* _Task details_
Return the listing below exactly, with the pictures dropped.

* _Data excerpts_

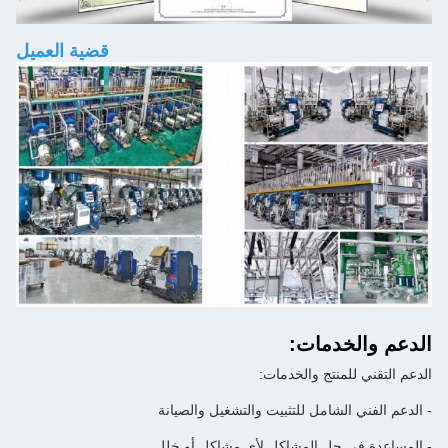
قضية العميل
الدعم والخدمات:
الدعم التقني للمنتج والخدمات:
- الدعم الفني الشامل للتثبيت والتشغيل والصيانة
- المساعدة في حل المشاكل لأي مشاكل أو خلل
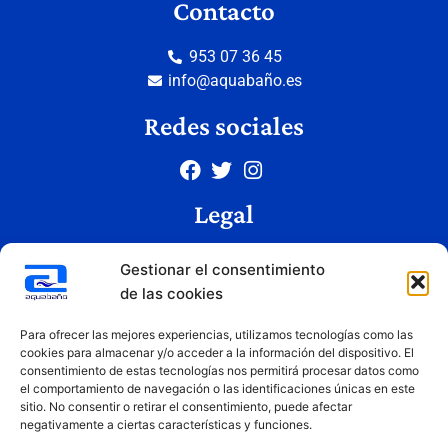
Contacto
953 07 36 45
info@aquabaño.es
Redes sociales
Legal
Aviso legal
Gestionar el consentimiento
Política de privacidad
de las cookies
Política de cookies
Condiciones de uso
Para ofrecer las mejores experiencias, utilizamos tecnologías como las
cookies para almacenar y/o acceder a la información del dispositivo. El
consentimiento de estas tecnologías nos permitirá procesar datos como
el comportamiento de navegación o las identificaciones únicas en este
Copyright © 2026 Aquabaño | Todos los derechos reservados
sitio. No consentir o retirar el consentimiento, puede afectar
Diseñado por
Innovation Studio
negativamente a ciertas características y funciones.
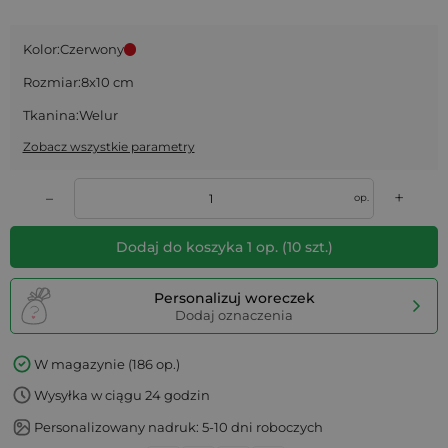
Kolor:
Czerwony
Rozmiar:
8x10 cm
Tkanina:
Welur
Zobacz wszystkie parametry
+
–
op.
Dodaj do koszyka
1
op.
(
10
szt.)
Personalizuj woreczek
Dodaj oznaczenia
W magazynie (186 op.)
Wysyłka w ciągu 24 godzin
Personalizowany nadruk: 5-10 dni roboczych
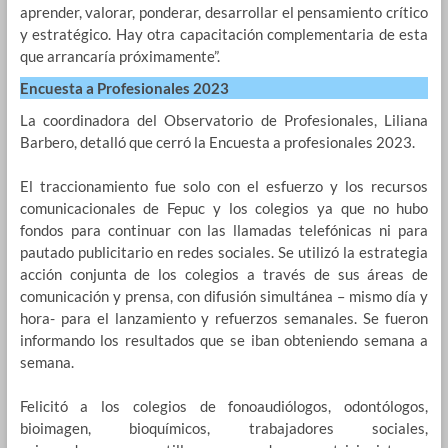
aprender, valorar, ponderar, desarrollar el pensamiento crítico
y estratégico. Hay otra capacitación complementaria de esta
que arrancaría próximamente”.
Encuesta a Profesionales 2023
La coordinadora del Observatorio de Profesionales, Liliana
Barbero, detalló que cerró la Encuesta a profesionales 2023.
El traccionamiento fue solo con el esfuerzo y los recursos
comunicacionales de Fepuc y los colegios ya que no hubo
fondos para continuar con las llamadas telefónicas ni para
pautado publicitario en redes sociales. Se utilizó la estrategia
acción conjunta de los colegios a través de sus áreas de
comunicación y prensa, con difusión simultánea – mismo día y
hora- para el lanzamiento y refuerzos semanales. Se fueron
informando los resultados que se iban obteniendo semana a
semana.
Felicitó a los colegios de fonoaudiólogos, odontólogos,
bioimagen, bioquímicos, trabajadores sociales,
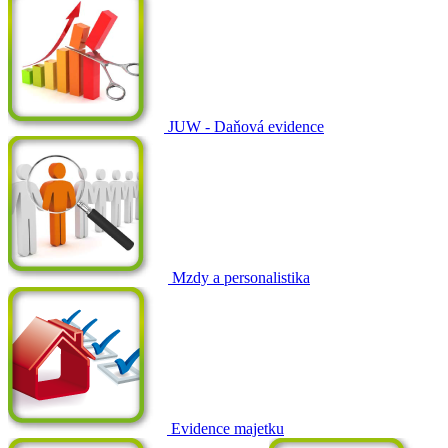
JUW - Daňová evidence
Mzdy a personalistika
Evidence majetku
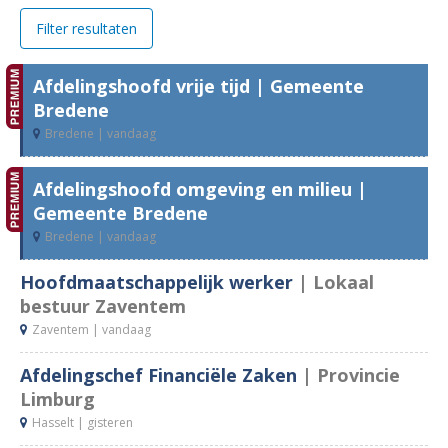
Se
Filter resultaten
ov
30
Ge
Afdelingshoofd vrije tijd
| Gemeente
11
In
Bredene
11
O
Bredene |
vandaag
2
Pr
2
St
1
An
Afdelingshoofd omgeving en milieu
|
Gemeente Bredene
R
Bredene |
vandaag
20
Vl
Hoofdmaatschappelijk werker
| Lokaal
Br
bestuur Zaventem
12
We
Vl
Zaventem |
vandaag
5
Oo
Afdelingschef Financiële Zaken
| Provincie
Vl
Limburg
4
Li
Hasselt |
gisteren
3
An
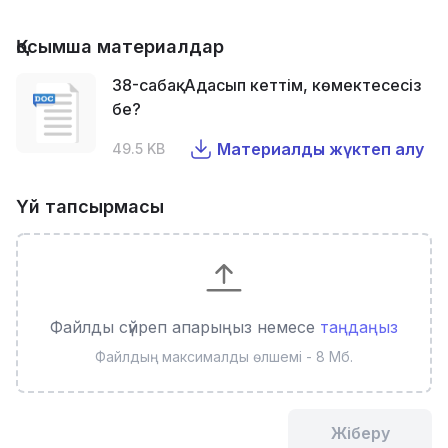
Қосымша материалдар
38-сабақ. Адасып кеттім, көмектесесіз
бе?
Материалды жүктеп алу
49.5 KB
Үй тапсырмасы
Файлды сүйреп апарыңыз немесе
таңдаңыз
Файлдың максималды өлшемі - 8 Мб.
Жіберу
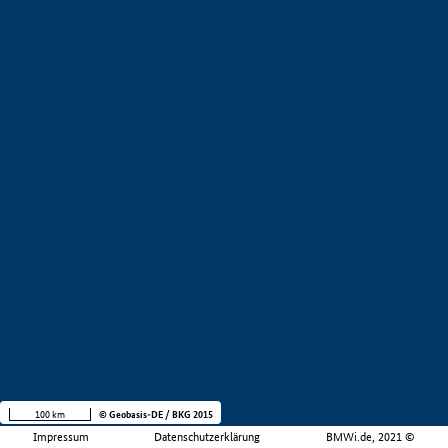
100 km
© Geobasis-DE / BKG 2015
Impressum
Datenschutzerklärung
BMWi.de, 2021 ©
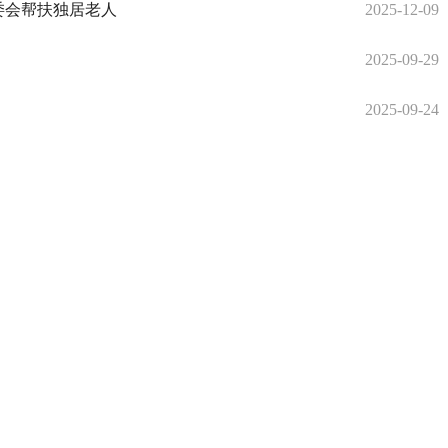
委会帮扶独居老人
2025-12-09
2025-09-29
2025-09-24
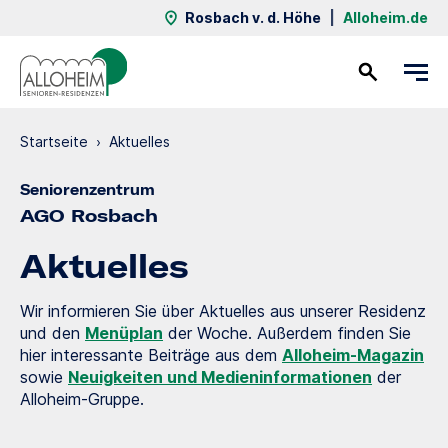
Rosbach v. d. Höhe
|
Alloheim.de
Kontakt
Startseite
›
Aktuelles
Seniorenzentrum
AGO Rosbach
Aktuelles
Wir informieren Sie über Aktuelles aus unserer Residenz
und den
Menüplan
der Woche. Außerdem finden Sie
hier interessante Beiträge aus dem
Alloheim-Magazin
sowie
Neuigkeiten und Medieninformationen
der
Alloheim-Gruppe.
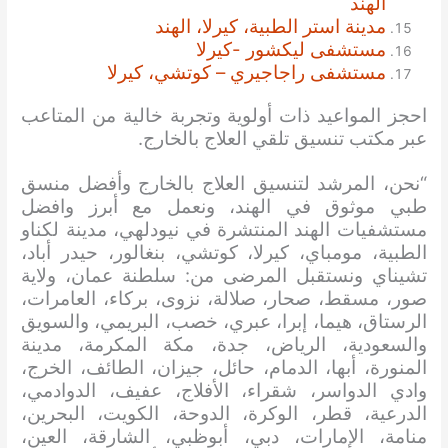
الهند
مدينة استر الطبية، كيرلا، الهند
مستشفى ليكشور -كيرلا
مستشفى راجاجيري – كوتشي، كيرلا
احجز المواعيد ذات أولوية وتجربة خالية من المتاعب
عبر مكتب تنسيق تلقي العلاج بالخارج.
“نحن، المرشد لتنسيق العلاج بالخارج وأفضل منسق
طبي موثوق في الهند، ونعمل مع أبرز وافضل
مستشفيات الهند المنتشرة في نيودلهي، مدينة لكناو
الطبية، مومباي، كيرلا، كوتشي، بنغالور، حيدر أباد،
تشيناي ونستقبل المرضى من: سلطنة عمان، ولاية
صور، مسقط، صحار، صلالة، نزوى، بركاء، العامرات،
الرستاق، هيما، إبرا، عبري، خصب، البريمي، والسويق
والسعودية، الرياض، جدة، مكة المكرمة، مدينة
المنورة، أبها، الدمام، حائل، جيزان، الطائف، الخرج،
وادي الدواسر، شقراء، الأفلاج، عفيف، الدوادمي،
الدرعية، قطر، الوكرة، الدوحة، الكويت، البحرين،
منامة، الإمارات، دبي، أبوظبي، الشارقة، العين،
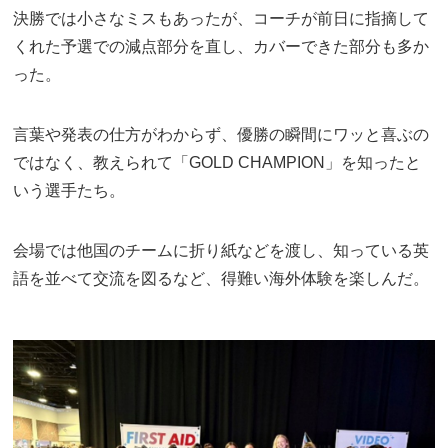
決勝では小さなミスもあったが、コーチが前日に指摘して
くれた予選での減点部分を直し、カバーできた部分も多か
った。
言葉や発表の仕方がわからず、優勝の瞬間にワッと喜ぶの
ではなく、教えられて「GOLD CHAMPION」を知ったと
いう選手たち。
会場では他国のチームに折り紙などを渡し、知っている英
語を並べて交流を図るなど、得難い海外体験を楽しんだ。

* _Your response_
قضية العميل
الدعم والخدمات:
الدعم التقني للمنتج والخدمات:
- الدعم الفني الشامل للتثبيت والتشغيل والصيانة
- المساعدة في حل المشاكل لأي مشاكل أو خلل
Contacto
953 07 36 45
info@aquabaño.es
Redes sociales
Legal
Aviso legal
Gestionar el consentimiento
Política de privacidad
de las cookies
Política de cookies
Condiciones de uso
Para ofrecer las mejores experiencias, utilizamos tecnologías como las
cookies para almacenar y/o acceder a la información del dispositivo. El
consentimiento de estas tecnologías nos permitirá procesar datos como
el comportamiento de navegación o las identificaciones únicas en este
Copyright © 2026 Aquabaño | Todos los derechos reservados
sitio. No consentir o retirar el consentimiento, puede afectar
Diseñado por
Innovation Studio
negativamente a ciertas características y funciones.
Kolor:
Czerwony
Rozmiar:
8x10 cm
Tkanina:
Welur
Zobacz wszystkie parametry
+
–
op.
Dodaj do koszyka
1
op.
(
10
szt.)
Personalizuj woreczek
Dodaj oznaczenia
W magazynie (186 op.)
Wysyłka w ciągu 24 godzin
Personalizowany nadruk: 5-10 dni roboczych
aprender, valorar, ponderar, desarrollar el pensamiento crítico
y estratégico. Hay otra capacitación complementaria de esta
que arrancaría próximamente”.
Encuesta a Profesionales 2023
La coordinadora del Observatorio de Profesionales, Liliana
Barbero, detalló que cerró la Encuesta a profesionales 2023.
El traccionamiento fue solo con el esfuerzo y los recursos
comunicacionales de Fepuc y los colegios ya que no hubo
fondos para continuar con las llamadas telefónicas ni para
pautado publicitario en redes sociales. Se utilizó la estrategia
acción conjunta de los colegios a través de sus áreas de
comunicación y prensa, con difusión simultánea – mismo día y
hora- para el lanzamiento y refuerzos semanales. Se fueron
informando los resultados que se iban obteniendo semana a
semana.
Felicitó a los colegios de fonoaudiólogos, odontólogos,
bioimagen, bioquímicos, trabajadores sociales,
JUW - Daňová evidence
Mzdy a personalistika
Evidence majetku
Se
Filter resultaten
ov
30
Ge
Afdelingshoofd vrije tijd
| Gemeente
11
In
Bredene
11
O
Bredene |
vandaag
2
Pr
2
St
1
An
Afdelingshoofd omgeving en milieu
|
Gemeente Bredene
R
Bredene |
vandaag
20
Vl
Hoofdmaatschappelijk werker
| Lokaal
Br
bestuur Zaventem
12
We
Vl
Zaventem |
vandaag
5
Oo
Afdelingschef Financiële Zaken
| Provincie
Vl
Limburg
4
Li
Hasselt |
gisteren
3
An
Қосымша материалдар
38-сабақ. Адасып кеттім, көмектесесіз
бе?
Материалды жүктеп алу
49.5 KB
Үй тапсырмасы
Файлды сүйреп апарыңыз немесе
таңдаңыз
Файлдың максималды өлшемі - 8 Мб.
Жіберу
100 km
© Geobasis-DE / BKG 2015
Impressum
Datenschutzerklärung
BMWi.de, 2021 ©
委会帮扶独居老人
2025-12-09
2025-09-29
2025-09-24
Rosbach v. d. Höhe
|
Alloheim.de
Kontakt
Startseite
›
Aktuelles
Seniorenzentrum
AGO Rosbach
Aktuelles
Wir informieren Sie über Aktuelles aus unserer Residenz
und den
Menüplan
der Woche. Außerdem finden Sie
hier interessante Beiträge aus dem
Alloheim-Magazin
sowie
Neuigkeiten und Medieninformationen
der
Alloheim-Gruppe.
الهند
مدينة استر الطبية، كيرلا، الهند
مستشفى ليكشور -كيرلا
مستشفى راجاجيري – كوتشي، كيرلا
احجز المواعيد ذات أولوية وتجربة خالية من المتاعب
عبر مكتب تنسيق تلقي العلاج بالخارج.
“نحن، المرشد لتنسيق العلاج بالخارج وأفضل منسق
طبي موثوق في الهند، ونعمل مع أبرز وافضل
مستشفيات الهند المنتشرة في نيودلهي، مدينة لكناو
الطبية، مومباي، كيرلا، كوتشي، بنغالور، حيدر أباد،
تشيناي ونستقبل المرضى من: سلطنة عمان، ولاية
صور، مسقط، صحار، صلالة، نزوى، بركاء، العامرات،
الرستاق، هيما، إبرا، عبري، خصب، البريمي، والسويق
والسعودية، الرياض، جدة، مكة المكرمة، مدينة
المنورة، أبها، الدمام، حائل، جيزان، الطائف، الخرج،
وادي الدواسر، شقراء، الأفلاج، عفيف، الدوادمي،
الدرعية، قطر، الوكرة، الدوحة، الكويت، البحرين،
منامة، الإمارات، دبي، أبوظبي، الشارقة، العين،
決勝では小さなミスもあったが、コーチが前日に指摘して
くれた予選での減点部分を直し、カバーできた部分も多か
った。
言葉や発表の仕方がわからず、優勝の瞬間にワッと喜ぶの
ではなく、教えられて「GOLD CHAMPION」を知ったと
いう選手たち。
会場では他国のチームに折り紙などを渡し、知っている英
語を並べて交流を図るなど、得難い海外体験を楽しんだ。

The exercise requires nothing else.